Change 95867 had a related patch set uploaded by Bartosz Dziewoński: IcuCollation: Add CollationCkb subclass for Sorani Kurdish https://gerrit.wikimedia.org/r/95867
(In reply to comment #9) > There could be a "ckb" collation (i.e. not uca-ckb), class name CollationCkb > which is a subclass of IcuCollation. You could have > IcuCollation::getDigitTransformTable() which is overridden by the subclass. > CollationCkb::__construct() would call parent::__construct('fa'). I implemented this in the patch above (which depends on the previous patch, https://gerrit.wikimedia.org/r/89488). > Or if the problem is likely to be repeated with other languages, there could > be > some regex-based alias feature in Collation::factory(), e.g. "alias-ckb/fa", > where the collation name would specify both the ICU locale and the MW locale. I did not implement this, hopefully it will never be needed, because it sounds bad. :) But if we ever need it, it won't be hard to migrate.
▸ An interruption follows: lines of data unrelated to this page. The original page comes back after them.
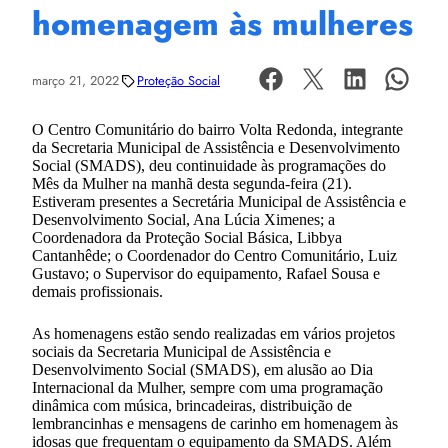
homenagem às mulheres
março 21, 2022
Proteção Social
O Centro Comunitário do bairro Volta Redonda, integrante
da Secretaria Municipal de Assistência e Desenvolvimento
Social (SMADS), deu continuidade às programações do
Mês da Mulher na manhã desta segunda-feira (21).
Estiveram presentes a Secretária Municipal de Assistência e
Desenvolvimento Social, Ana Lúcia Ximenes; a
Coordenadora da Proteção Social Básica, Libbya
Cantanhêde; o Coordenador do Centro Comunitário, Luiz
Gustavo; o Supervisor do equipamento, Rafael Sousa e
demais profissionais.
As homenagens estão sendo realizadas em vários projetos
sociais da Secretaria Municipal de Assistência e
Desenvolvimento Social (SMADS), em alusão ao Dia
Internacional da Mulher, sempre com uma programação
dinâmica com música, brincadeiras, distribuição de
lembrancinhas e mensagens de carinho em homenagem às
idosas que frequentam o equipamento da SMADS. Além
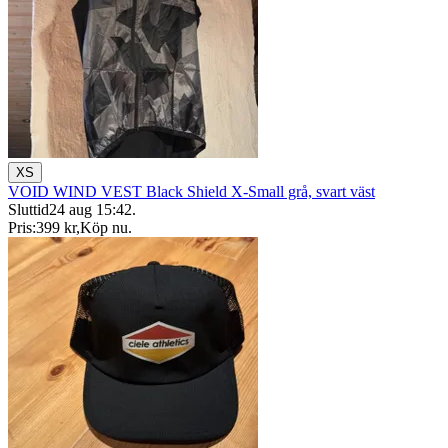
XS
VOID WIND VEST Black Shield X-Small grå, svart väst
Sluttid
24 aug 15:42
.
Pris:
399 kr
,
Köp nu
.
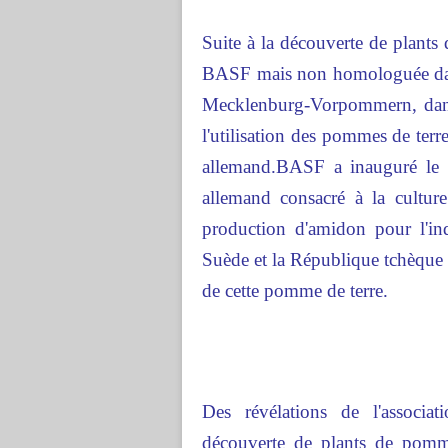
Suite à la découverte de plants
BASF mais non homologuée dans
Mecklenburg-Vorpommern, dans 
l'utilisation des pommes de ter
allemand.BASF a inauguré le
allemand consacré à la cultur
production d'amidon pour l'ind
Suède et la République tchèque so
de cette pomme de terre.
Des révélations de l'associat
découverte de plants de po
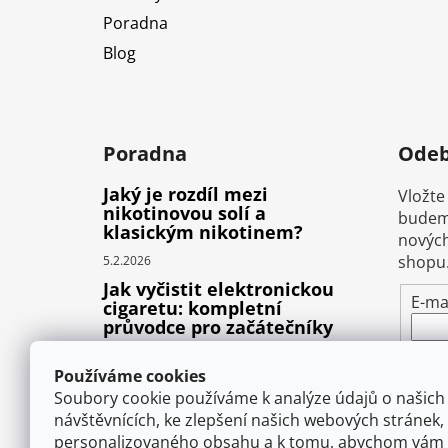
Poradna
Blog
Poradna
Odeb
Jaký je rozdíl mezi
Vložte
nikotinovou solí a
budeme
klasickým nikotinem?
nových
shopu
5.2.2026
Jak vyčistit elektronickou
E-ma
cigaretu: kompletní
průvodce pro začátečníky
Vlož
22.10.2025
pod
Používáme cookies
Proč prská elektronická
osob
Soubory cookie používáme k analýze údajů o našich
cigareta (e-liquid)?
návštěvnících, ke zlepšení našich webových stránek,
1.9.2025
personalizovaného obsahu a k tomu, abychom vám 
P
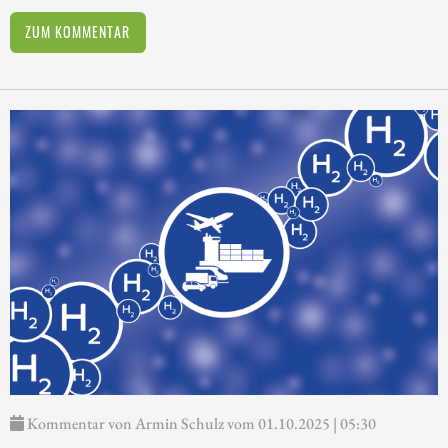
ZUM KOMMENTAR
Kommentar von Armin Schulz vom 01.10.2025 | 05:30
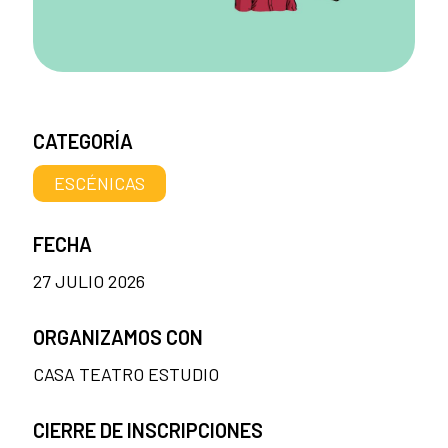
CATEGORÍA
ESCÉNICAS
FECHA
27 JULIO 2026
ORGANIZAMOS CON
CASA TEATRO ESTUDIO
CIERRE DE INSCRIPCIONES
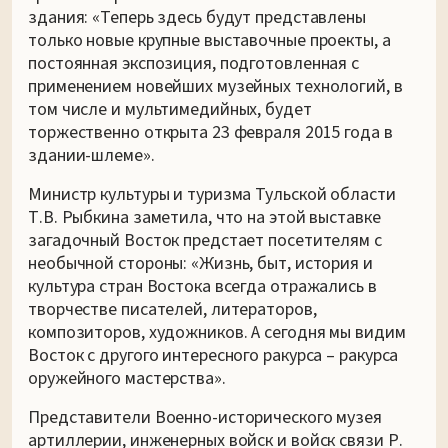
здания: «Теперь здесь будут представлены
только новые крупные выставочные проекты, а
постоянная экспозиция, подготовленная с
применением новейших музейных технологий, в
том числе и мультимедийных, будет
торжественно открыта 23 февраля 2015 года в
здании-шлеме».
Министр культуры и туризма Тульской области
Т.В. Рыбкина заметила, что на этой выставке
загадочный Восток предстает посетителям с
необычной стороны: «Жизнь, быт, история и
культура стран Востока всегда отражались в
творчестве писателей, литераторов,
композиторов, художников. А сегодня мы видим
Восток с другого интересного ракурса – ракурса
оружейного мастерства».
Представители Военно-исторического музея
артиллерии, инженерных войск и войск связи Р.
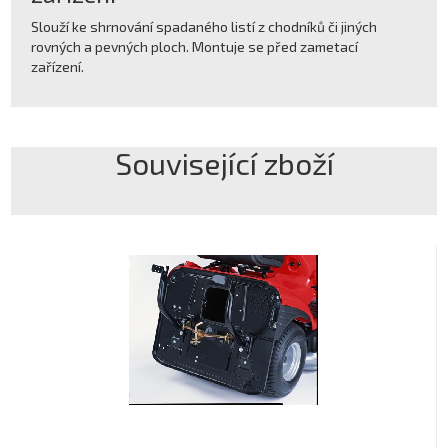
Slouží ke shrnování spadaného listí z chodníků či jiných
rovných a pevných ploch. Montuje se před zametací
zařízení.
Související zboží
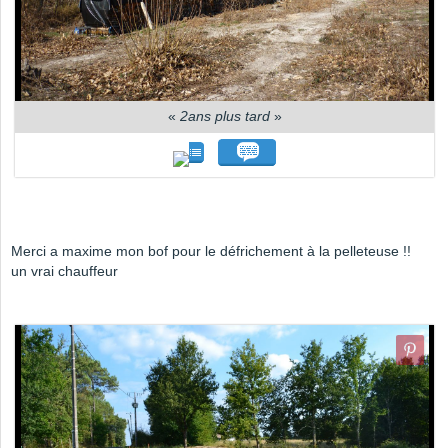
«
2ans plus tard
»
Merci a maxime mon bof pour le défrichement à la pelleteuse !!
un vrai chauffeur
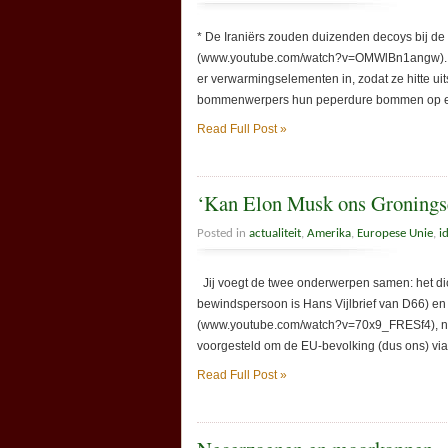
* De Iraniërs zouden duizenden decoys bij de
(www.youtube.com/watch?v=OMWlBn1angw). Die 
er verwarmingselementen in, zodat ze hitte uits
bommenwerpers hun peperdure bommen op eeu
Read Full Post »
‘Kan Elon Musk ons Gronings
Posted in
actualiteit
,
Amerika
,
Europese Unie
,
i
Jij voegt de twee onderwerpen samen: het dic
bewindspersoon is Hans Vijlbrief van D66) en
(www.youtube.com/watch?v=70x9_FRESf4), na
voorgesteld om de EU-bevolking (dus ons) via 
Read Full Post »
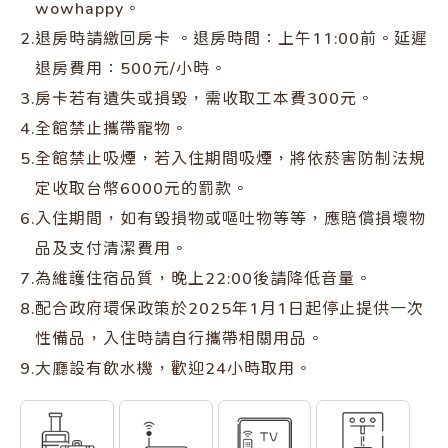
wowhappy。
Rooms
News
2.
退房時請繳回房卡 。退房時間：上午11:00前。延遲
退房費用：500元/小時。
3.
房卡若有遺失或損毀，需收取工本費300元。
｜須知｜
｜位置｜
4.
全館禁止攜帶寵物。
Notice
Location
5.
全館禁止吸煙，若入住期間吸煙，將依菸害防制法規
定收取台幣6000元的罰款。
｜景點｜
｜首頁｜
6.
入住期間，如有毀損物或嘔吐物等等，應賠償損壞物
品及支付清潔費用。
Scenery
Home
7.
為維護住宿品質，晚上22:00後請降低音量。
8.
配合政府環保政策於2025年1月1日起停止提供一次
｜台北分館｜
｜大安分館｜
性備品，入住時請自行攜帶相關用品。
wowhappy-taipei
wowhappy-daan
9.
大廳設有飲水機，歡迎24小時取用。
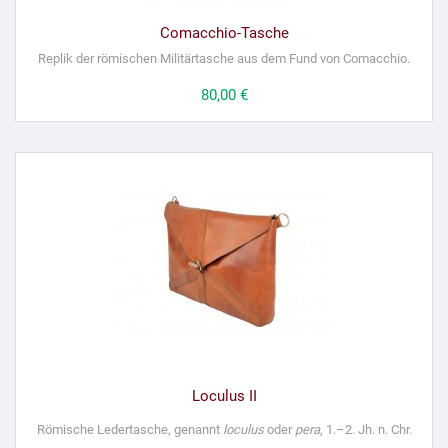
Comacchio-Tasche
Replik der römischen Militärtasche aus dem Fund von Comacchio.
Preis
80,00 €
Loculus II
Römische Ledertasche, genannt
loculus
oder
pera
, 1.–2. Jh. n. Chr.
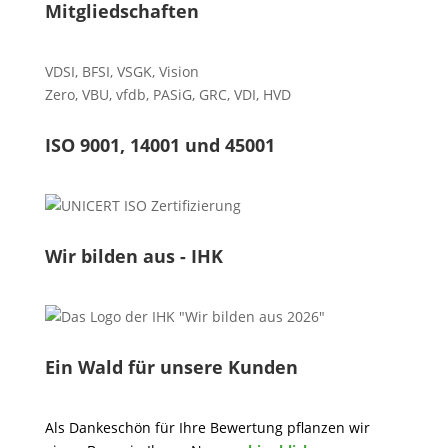
Mitgliedschaften
VDSI
,
BFSI
,
VSGK
,
Vision
Zero
,
VBU
,
vfdb
,
PASiG
,
GRC
,
VDI,
HVD
ISO 9001, 14001 und 45001
Wir bilden aus - IHK
Ein Wald für unsere Kunden
Als Dankeschön für Ihre Bewertung pflanzen wir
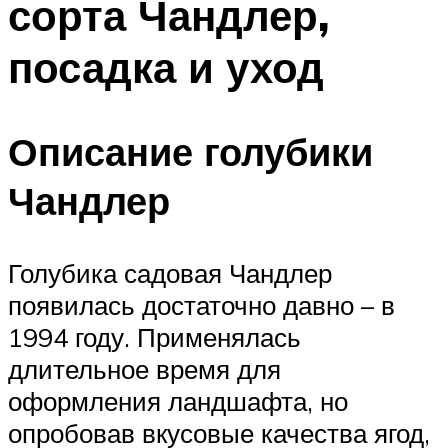
сорта Чандлер,
посадка и уход
Описание голубики
Чандлер
Голубика садовая Чандлер
появилась достаточно давно – в
1994 году. Применялась
длительное время для
оформления ландшафта, но
опробовав вкусовые качества ягод,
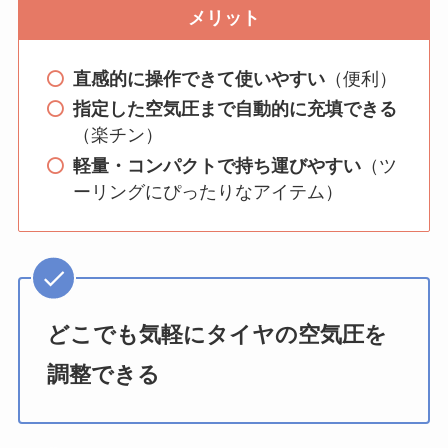
メリット
直感的に操作できて使いやすい
（便利）
指定した空気圧まで自動的に充填できる
（楽チン）
軽量・コンパクトで持ち運びやすい
（ツ
ーリングにぴったりなアイテム）
どこでも気軽にタイヤの空気圧を
調整できる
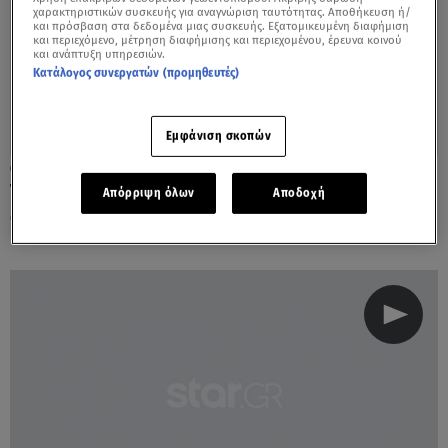
χαρακτηριστικών συσκευής για αναγνώριση ταυτότητας. Αποθήκευση ή/
και πρόσβαση στα δεδομένα μιας συσκευής. Εξατομικευμένη διαφήμιση
και περιεχόμενο, μέτρηση διαφήμισης και περιεχομένου, έρευνα κοινού
και ανάπτυξη υπηρεσιών.
Κατάλογος συνεργατών (προμηθευτές)
Εμφάνιση σκοπών
09.07.23, 16:31
Το συγκινητικό δώρο του Θάνου Καλλίρη
Απόρριψη όλων
Αποδοχή
στη Ναταλία Γερμανού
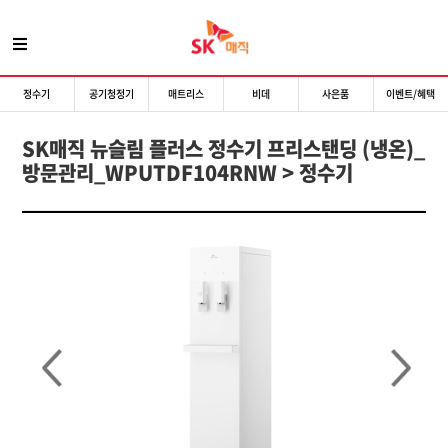
정수기
공기청정기
매트리스
비데
사은품
이벤트/혜택
SK매직 뉴슬림 플러스 정수기 프리스탠딩 (냉온)_
방문관리_WPUTDF104RNW > 정수기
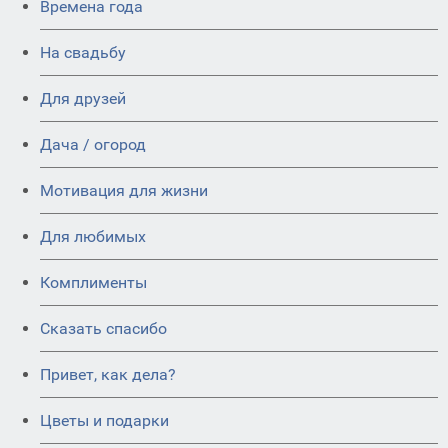
Времена года
На свадьбу
Для друзей
Дача / огород
Мотивация для жизни
Для любимых
Комплименты
Сказать спасибо
Привет, как дела?
Цветы и подарки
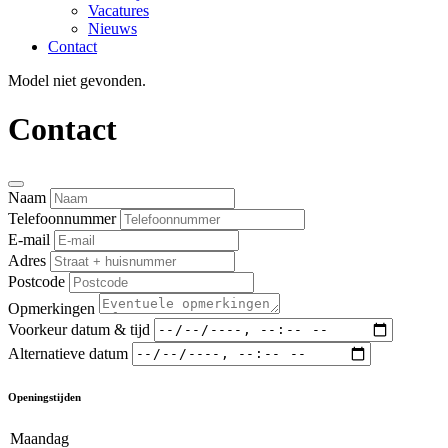
Vacatures
Nieuws
Contact
Model niet gevonden.
Contact
Naam
Telefoonnummer
E-mail
Adres
Postcode
Opmerkingen
Voorkeur datum & tijd
Alternatieve datum
Openingstijden
Maandag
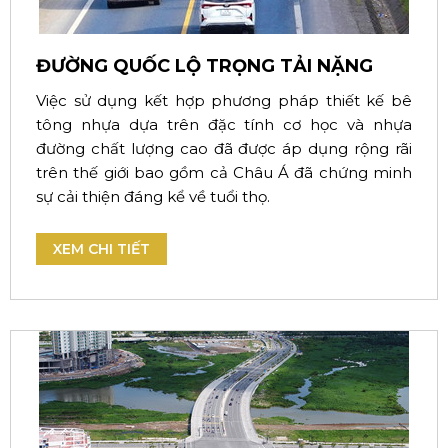
ĐƯỜNG QUỐC LỘ TRỌNG TẢI NẶNG
Việc sử dụng kết hợp phương pháp thiết kế bê
tông nhựa dựa trên đặc tính cơ học và nhựa
đường chất lượng cao đã được áp dụng rộng rãi
trên thế giới bao gồm cả Châu Á đã chứng minh
sự cải thiện đáng kể về tuổi thọ.
XEM CHI TIẾT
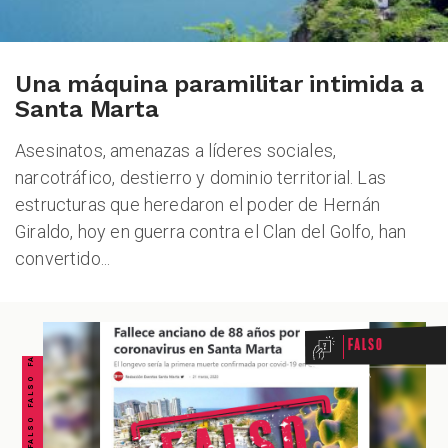
Una máquina paramilitar intimida a
Santa Marta
Asesinatos, amenazas a líderes sociales,
narcotráfico, destierro y dominio territorial. Las
estructuras que heredaron el poder de Hernán
Giraldo, hoy en guerra contra el Clan del Golfo, han
convertido...
FALSO FALSO FALSO FALSO FALSO FALSO FALSO
Falso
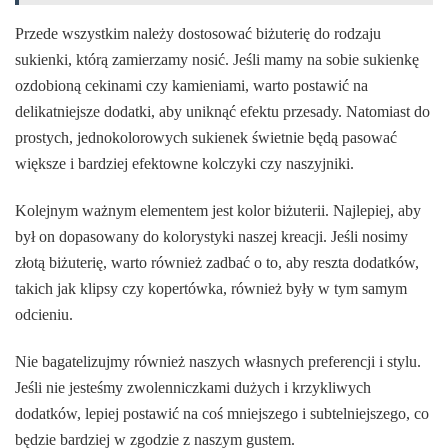
Przede wszystkim należy dostosować biżuterię do rodzaju
sukienki, którą zamierzamy nosić. Jeśli mamy na sobie sukienkę
ozdobioną cekinami czy kamieniami, warto postawić na
delikatniejsze dodatki, aby uniknąć efektu przesady. Natomiast do
prostych, jednokolorowych sukienek świetnie będą pasować
większe i bardziej efektowne kolczyki czy naszyjniki.
Kolejnym ważnym elementem jest kolor biżuterii. Najlepiej, aby
był on dopasowany do kolorystyki naszej kreacji. Jeśli nosimy
złotą biżuterię, warto również zadbać o to, aby reszta dodatków,
takich jak klipsy czy kopertówka, również były w tym samym
odcieniu.
Nie bagatelizujmy również naszych własnych preferencji i stylu.
Jeśli nie jesteśmy zwolenniczkami dużych i krzykliwych
dodatków, lepiej postawić na coś mniejszego i subtelniejszego, co
będzie bardziej w zgodzie z naszym gustem.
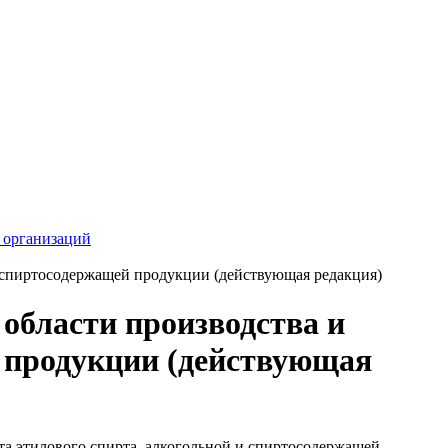
 организаций
и спиртосодержащей продукции (действующая редакция)
 области производства и
й продукции (действующая
та этилового спирта, алкогольной и спиртосодержащей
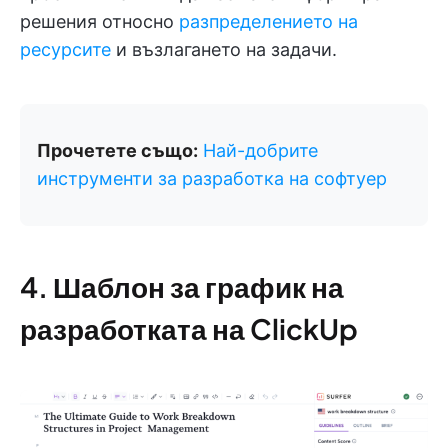
решения относно
разпределението на
ресурсите
и възлагането на задачи.
Прочетете също:
Най-добрите
инструменти за разработка на софтуер
4. Шаблон за график на
разработката на ClickUp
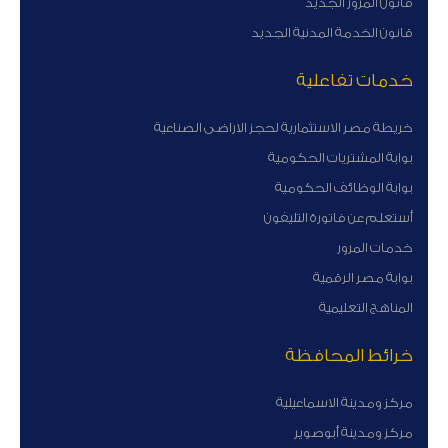
قانون المرور الجديد
قانون الخدمة المدنية الجديد
خدمات تفاعلية
خريطة مصر الاستثمارية لحجز الاراضى الصناعية
بوابة المشتريات الحكومية
بوابة الوظائف الحكومية
أستعلم عن فاتورة التليفون
خدمات المرور
بوابة مصر الرقمية
المناهج التعليمية
خرائط المحافظة
مركز ومدينة الاسماعيلية
مركز ومدينة أبوصوير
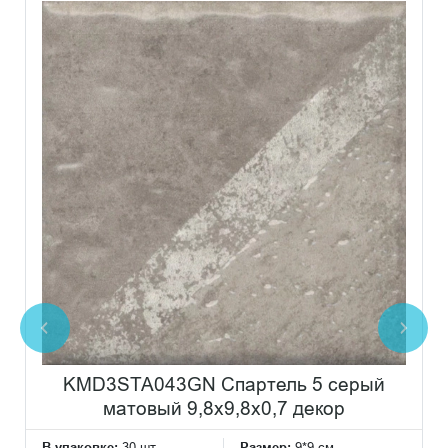
KMD3STA043GN Спартель 5 серый
матовый 9,8x9,8x0,7 декор
В упаковке:
30 шт
Размер:
9*9 см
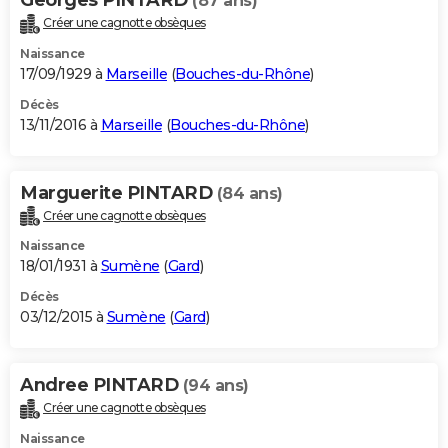
(87 ans)
Créer une cagnotte obsèques
Naissance
17/09/1929 à
Marseille
(
Bouches-du-Rhône
)
Décès
13/11/2016 à
Marseille
(
Bouches-du-Rhône
)
Marguerite PINTARD
(84 ans)
Créer une cagnotte obsèques
Naissance
18/01/1931 à
Sumène
(
Gard
)
Décès
03/12/2015 à
Sumène
(
Gard
)
Andree PINTARD
(94 ans)
Créer une cagnotte obsèques
Naissance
it is still alive! https://fa.wikipedia.org/wiki/%D8%B1%D8%AF%D9%87:%D8%B5%D9%81%D8%AD%D9%87%E2%80%8C%D9%87%D8%A7%DB%8C_%D8%AD%D8%B0%D9%81_%D8%B2%D9%85%D8%A7%D9%86%E2%80%8C%D8%AF%D8%A7%D8%B1
We're still working on it :) Both of my patches are waiting to be re-reviewed.
Change 89488 merged by jenkins-bot: IcuCollation: Sort digits under localised digits' headings https://gerrit.wikimedia.org/r/89488
Change 95867 merged by jenkins-bot: IcuCollation: Add CollationCkb subclass for Sorani Kurdish https://gerrit.wikimedia.org/r/95867
Change 101005 had a related patch set uploaded by Bartosz Dziewoński: (bug 55630) $wgCategoryCollation = 'xx-uca-ckb' for ckbwiki https://gerrit.wikimedia.org/r/101005
Status update: Tim merged the two patches. Thanks! * This means that category headings on fa.wikipedia and other wikis using languages with localised digits will start behaving correctly as soon as they are deployed, which will happen on 19 December (according to [[mw:MediaWiki_1.23/Roadmap]]). * ckb.wikipedia is troublesome because it's currently using a collation meant for 'fa'; my configuration patch above fixes that as well. (If it were not deployed, 'fa' digits would be used instead of 'ckb' digits.) I'll leave this open for a while longer until everything is sorted out.
Change 101005 merged by jenkins-bot: (bug 55630) $wgCategoryCollation = 'xx-uca-ckb' for ckbwiki https://gerrit.wikimedia.org/r/101005
Looking at links from comment 0, everything seems to be in order now. Thanks for the help and reports, everyone!
Thank you very much Bartosz Dziewoński.